All orthopaedic surgeons who have treated patients with this tendon injury have noted the postoperative calf atrophy. Using carefully analyzed MRI studies, these authors found that the mean volumes of the soleus, medial gastrocnemius, and lateral gastrocnemius muscles were 13%, 13%, and 11% lower, respectively, in the affected legs than in the uninjured legs. The mean 6% elongation of the repaired tendon that Heikkinen et al. also found at this long-term follow-up makes sense, because we are repairing tendinous tissue whose inherent collagen bundle structure has been “overstretched” prior to total failure. It also makes sense that surgeons are often hesitant to shorten the ends of the tendon aggressively for fear of placing too great a tensile strain on the suture repair.
What is most impressive to me is the degree of calf-muscle atrophy revealed in these results. Whether the findings from future trials tilt us further toward nonoperative or back toward operative care, we need to solve the muscle atrophy issue. The solution will most likely come from even more aggressive rehabilitation. To date, many of us have erred on the side of not pushing these patients too far during rehab, out of concern for failure of repair or reinjury.
With solid surgical and nonsurgical treatments for fractures, we have solved many issues to achieve optimum bone healing with good anatomic and strength outcomes. However, we have not really begun to make gains on limiting muscle, ligament, and tendon atrophy in lower extremity injuries. This should be high on the agenda for the trauma research community during the next 2 to 3 decades.
Marc Swiontkowski, MD
Among the many variables discussed when patients and surgeons make a decision between ankle arthrodesis (fusion) and total ankle replacement (TAA) for end-stage ankle arthritis, in-hospital complication rate is an often-overlooked point of comparison, partly due to a dearth of good data.

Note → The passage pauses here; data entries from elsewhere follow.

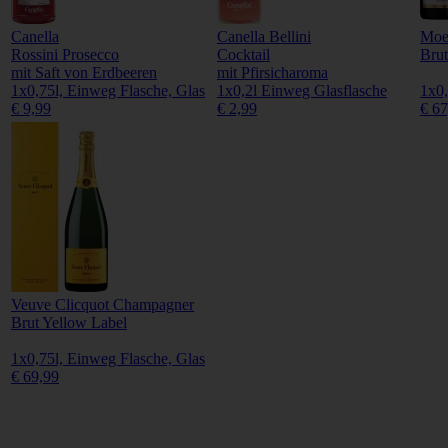
Canella
Canella Bellini
Moe
Rossini Prosecco
Cocktail
Brut
mit Saft von Erdbeeren
mit Pfirsicharoma
1x0,75l, Einweg Flasche, Glas
1x0,2l Einweg Glasflasche
1x0,
€ 9,99
€ 2,99
€ 67
Veuve Clicquot Champagner
Brut Yellow Label
1x0,75l, Einweg Flasche, Glas
€ 69,99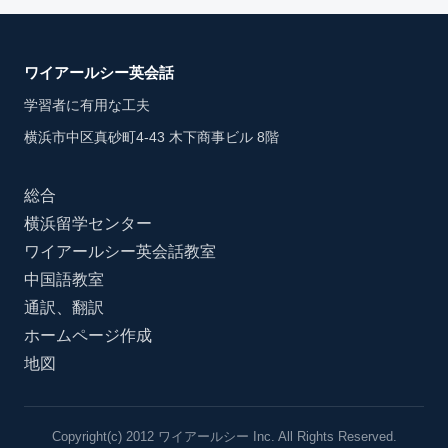
ワイアールシー英会話
学習者に有用な工夫
横浜市中区真砂町4-43 木下商事ビル 8階
総合
横浜留学センター
ワイアールシー英会話教室
中国語教室
通訳、翻訳
ホームページ作成
地図
Copyright(c) 2012 ワイアールシー Inc. All Rights Reserved.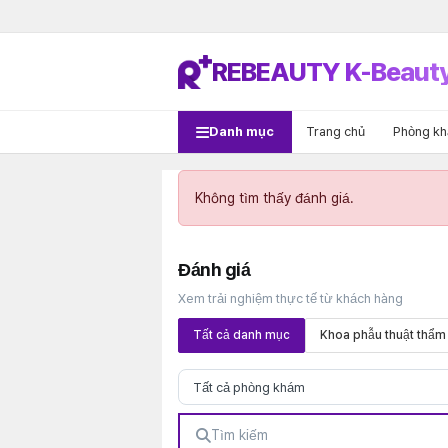
REBEAUTY K-Beaut
Danh mục
Trang chủ
Phòng k
Không tìm thấy đánh giá.
Đánh giá
Xem trải nghiệm thực tế từ khách hàng
Tất cả danh mục
Khoa phẫu thuật thẩm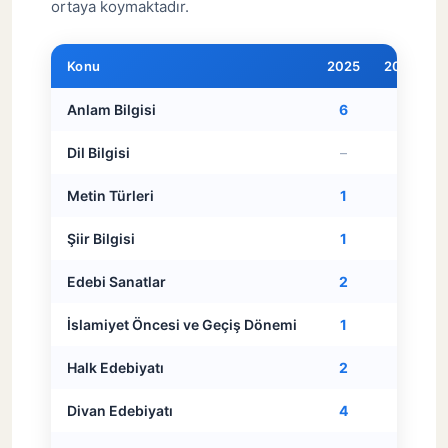
ortaya koymaktadır.
Konu
2025
2024
Anlam Bilgisi
6
6
Dil Bilgisi
–
–
Metin Türleri
1
1
Şiir Bilgisi
1
2
Edebi Sanatlar
2
2
İslamiyet Öncesi ve Geçiş Dönemi
1
1
Halk Edebiyatı
2
1
Divan Edebiyatı
4
4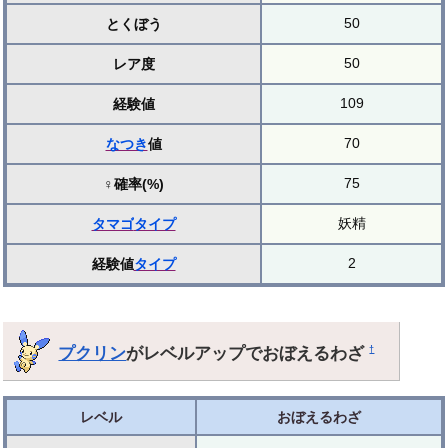
50
とくぼう
50
レア度
109
経験値
70
なつき
値
75
♀確率(%)
妖精
タマゴ
タイプ
2
経験値
タイプ
プクリン
がレベルアップでおぼえるわざ
†
レベル
おぼえるわざ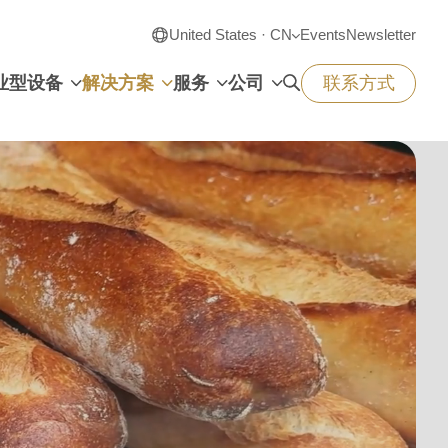
United States · CN
Events
Newsletter
业型设备
解决方案
服务
公司
联系方式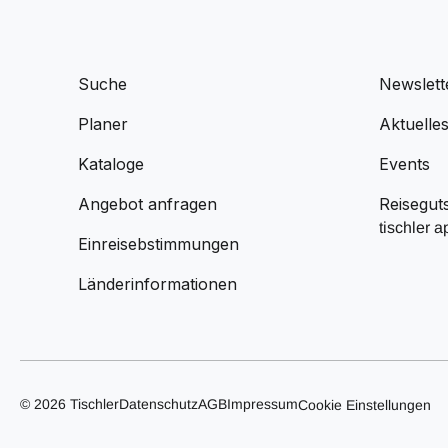
Suche
Newslett
Planer
Aktuelle
Kataloge
Events
Angebot anfragen
Reisegut
tischler a
Einreisebstimmungen
Länderinformationen
© 2026 Tischler
Datenschutz
AGB
Impressum
Cookie Einstellungen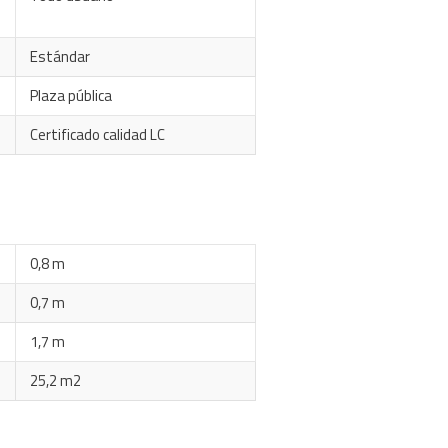
Estándar
Plaza pública
Certificado calidad LC
0,8 m
0,7 m
1,7 m
25,2 m2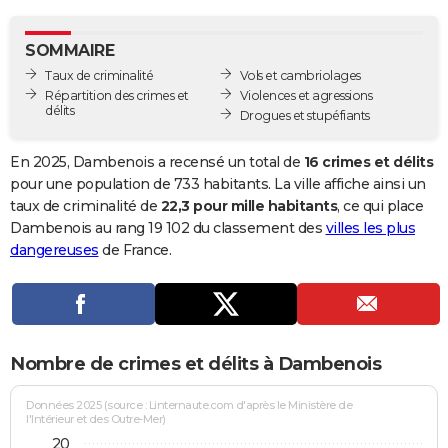
City break
Voyage de noces
Climat
Destinations
Voyage nature
Forum
+
PHOTO
SOMMAIRE
GUIDES D'ACHAT
Taux de criminalité
Vols et cambriolages
Répartition des crimes et
Violences et agressions
BONS PLANS
délits
Drogues et stupéfiants
CARTE DE VOEUX
En 2025, Dambenois a recensé un total de
16 crimes et délits
Carte Bonne année
Carte Pâques
Carte de Noël
Carte Saint-Valentin
Carte d'anniversaire
pour une population de 733 habitants. La ville affiche ainsi un
DICTIONNAIRE
taux de criminalité de
22,3 pour mille habitants
, ce qui place
Biographies
Expressions
Dictionnaire
Citations
Proverbes
Dambenois au rang 19 102 du classement des
villes les plus
PROGRAMME TV
dangereuses
de France.
COPAINS D'AVANT
Se connecter
Collèges
Universités
Service militaire
S'inscrire
Lycées
Primaires
Entreprises
Avis de recherche
AVIS DE DÉCÈS
FORUM
Nombre de crimes et délits à Dambenois
Lifestyle
Sport
Television
Cinema
Bricolage
Culture
Auto
Voyage
Données 2025 (source : Linternaute.com d'après le Ministère de
l'Intérieur et des Outre-Mer)
20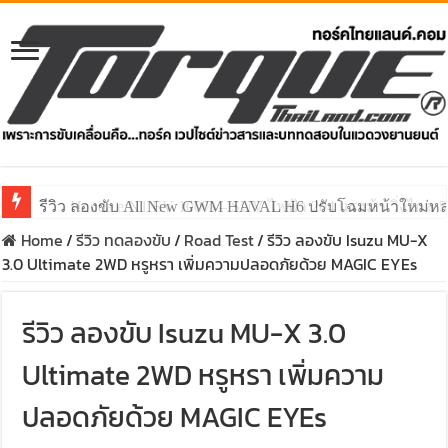
รีวิว ลองขับ All New GWM HAVAL H6 ปรับโฉมหน้าใหม่หล่อก
Home
/
รีวิว ทดลองขับ
/
Road Test
/
รีวิว ลองขับ Isuzu MU-X
3.0 Ultimate 2WD หรูหรา เพิ่มความปลอดภัยด้วย MAGIC EYEs
รีวิว ลองขับ Isuzu MU-X 3.0
Ultimate 2WD หรูหรา เพิ่มความ
ปลอดภัยด้วย MAGIC EYEs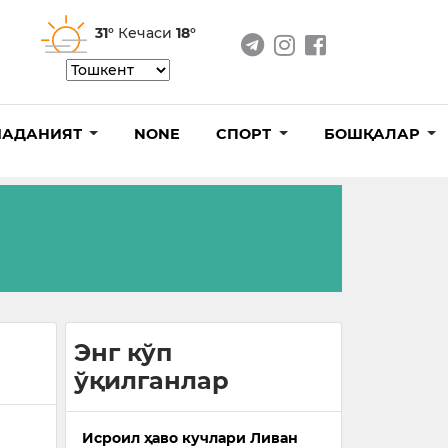
31°
Кечаси
18°
АДАНИЯТ
NONE
СПОРТ
БОШҚАЛАР
Энг кўп
ўқилганлар
Исроил ҳаво кучлари Ливан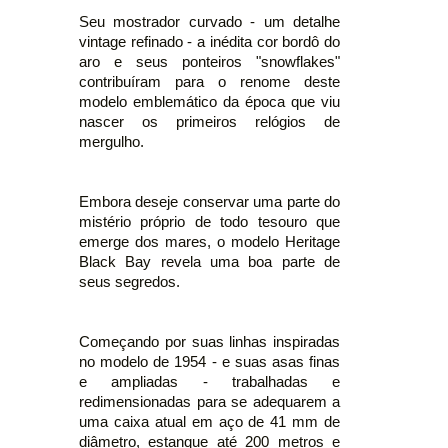
Seu mostrador curvado - um detalhe
vintage refinado - a inédita cor bordô do
aro e seus ponteiros "snowflakes"
contribuíram para o renome deste
modelo emblemático da época que viu
nascer os primeiros relógios de
mergulho.
Embora deseje conservar uma parte do
mistério próprio de todo tesouro que
emerge dos mares, o modelo Heritage
Black Bay revela uma boa parte de
seus segredos.
Começando por suas linhas inspiradas
no modelo de 1954 - e suas asas finas
e ampliadas - trabalhadas e
redimensionadas para se adequarem a
uma caixa atual em aço de 41 mm de
diâmetro, estanque até 200 metros e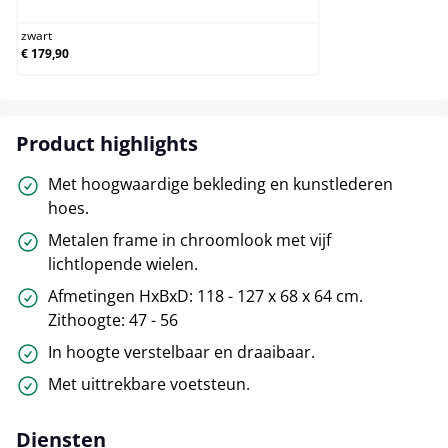
zwart
€ 179,90
Product highlights
Met hoogwaardige bekleding en kunstlederen
hoes.
Metalen frame in chroomlook met vijf
lichtlopende wielen.
Afmetingen HxBxD: 118 - 127 x 68 x 64 cm.
Zithoogte: 47 - 56
In hoogte verstelbaar en draaibaar.
Met uittrekbare voetsteun.
Diensten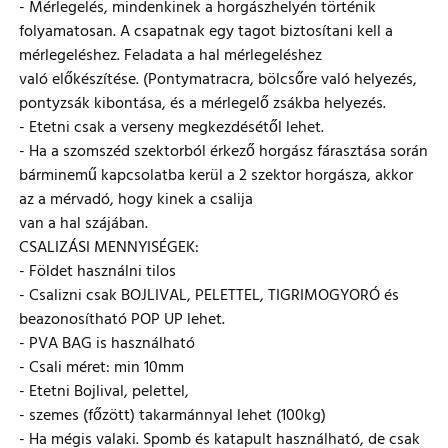
- Mérlegelés, mindenkinek a horgászhelyén történik
folyamatosan. A csapatnak egy tagot biztosítani kell a
mérlegeléshez. Feladata a hal mérlegeléshez
való előkészítése. (Pontymatracra, bölcsőre való helyezés,
pontyzsák kibontása, és a mérlegelő zsákba helyezés.
- Etetni csak a verseny megkezdésétől lehet.
- Ha a szomszéd szektorból érkező horgász fárasztása során
bárminemű kapcsolatba kerül a 2 szektor horgásza, akkor
az a mérvadó, hogy kinek a csalija
van a hal szájában.
CSALIZÁSI MENNYISÉGEK:
- Földet használni tilos
- Csalizni csak BOJLIVAL, PELETTEL, TIGRIMOGYORÓ és
beazonosítható POP UP lehet.
- PVA BAG is használható
- Csali méret: min 10mm
- Etetni Bojlival, pelettel,
- szemes (főzött) takarmánnyal lehet (100kg)
- Ha mégis valaki. Spomb és katapult használható, de csak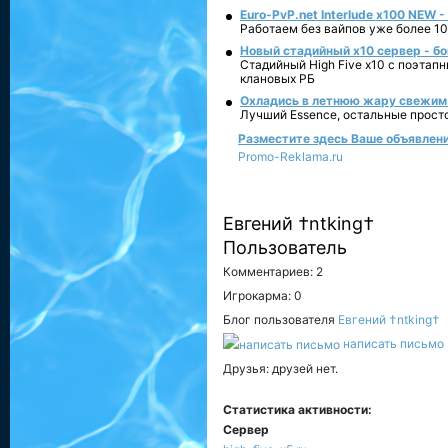
Euro-PvP.net Interlude х100 NEW 
Работаем без вайпов уже более 10
Новый стадийный х10 сервер - бо
Стадийный High Five x10 с поэтап
клановых РБ
Охладись в летнюю жару свежим 
Лучший Essence, остальные прост
Разместите здесь Ваше объявление
Promo-Reklama.ru
Евгений †ntking†
Пользователь
Комментариев: 2
Игрокарма: 0
Блог пользователя
Евгений †ntking†
написать письмо
Друзья: друзей нет.
Статистика активности:
Сервер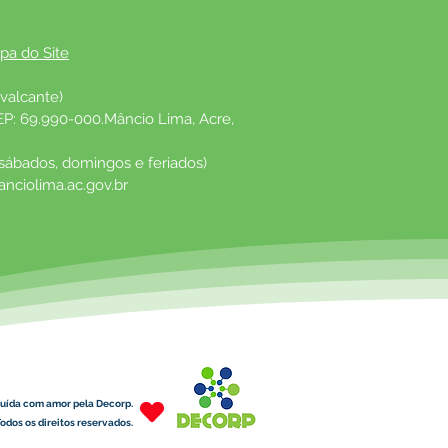
pa do Site
valcante)
EP: 69.990-000.Mâncio Lima, Acre, 
 sábados, domingos e feriados)
nciolima.ac.gov.br
uída com amor pela Decorp.
odos os direitos reservados.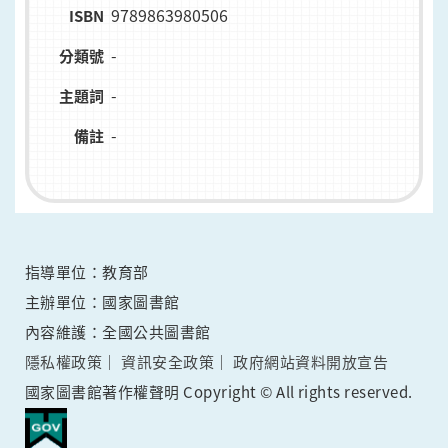
9789863980506
ISBN
-
分類號
-
主題詞
-
備註
指導單位：教育部
主辦單位：國家圖書館
內容維護：全國公共圖書館
隱私權政策
資訊安全政策
政府網站資料開放宣告
國家圖書館著作權聲明 Copyright © All rights reserved.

In the September 6, 2017 edition of The Journal of Bone & Joint Surgery, Odum et al. report findings from a matched cohort study that compared these two ankle procedures in terms of minor and major perioperative complications. To make more of an apples-to-apples comparison, the authors statistically matched 1,574 patients who underwent a TAA with an equal number of those who underwent fusion.
A major in-hospital complication (such as a pulmonary embolism or mechanical hardware problem) occurred in 8.5% of fusion patients and in 5.3% of TAA patients. After adjusting for case mix, Odum et al. found that ankle arthrodesis was 1.8 times more likely than TAA to be followed by a major complication. Regarding minor in-hospital complications (such as venous thrombosis or hematoma/seroma), the authors found a 29% lower risk of complications among arthrodesis patients compared to TAA patients, although that difference was not statistically significant (p = 0.14). Regardless of surgical procedure, patient age ≤67 years and the presence of multiple comorbidities were independently associated with a higher risk of a major complication.
A possible explanation for the lower in-hospital major-complication rate in TAA patients, say the authors, is that “TAA is more likely to be performed in younger, healthier patients with better bone quality and smaller deformities.”